(Extracted data entries)
..........
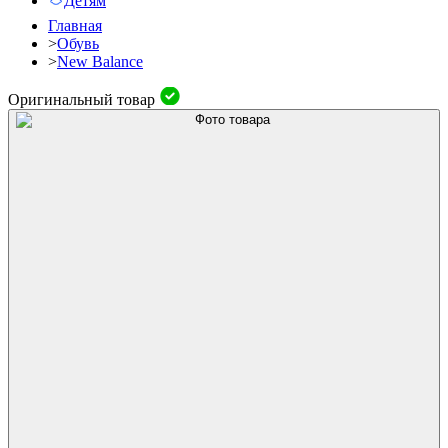
Детям
Главная
>
Обувь
>
New Balance
Оригинальный товар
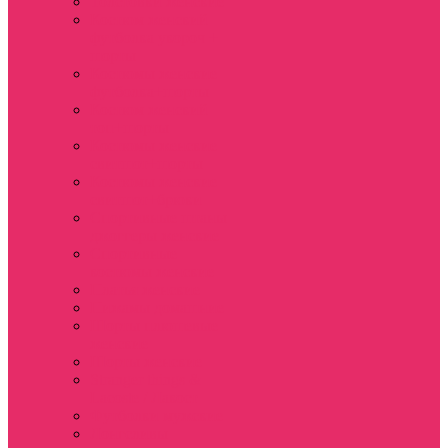
Толстовки женские
Костюм женский
футболка укороч +
шорты
Костюмы женские
футболка+шорты
Костюм женский
топ+шорты
Костюмы женские
свитшот+шорты
Костюмы женские
свитшот+брюки
Спортивные штаны
джоггеры женские
Спортивные
костюмы женские
Платья женские
Пижамы домашние
Шорты плюшевые
женские
Шорты женские
Stranger things &
Lacoste / Лакост
Футболки мужские
Лонгсливы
..........
=== TASK INSTRUCTIONS ===
Without any pictures, return the entries exactly as given.

=== EXPECTED ANSWER ===
Детям
Главная
>
Обувь
>
New Balance
Оригинальный товар
Толстовки женские
Костюм женский
футболка укороч +
шорты
Костюмы женские
футболка+шорты
Костюм женский
топ+шорты
Костюмы женские
свитшот+шорты
Костюмы женские
свитшот+брюки
Спортивные штаны
джоггеры женские
Спортивные
костюмы женские
Платья женские
Пижамы домашние
Шорты плюшевые
женские
Шорты женские
Stranger things &
Lacoste / Лакост
Футболки мужские
Лонгсливы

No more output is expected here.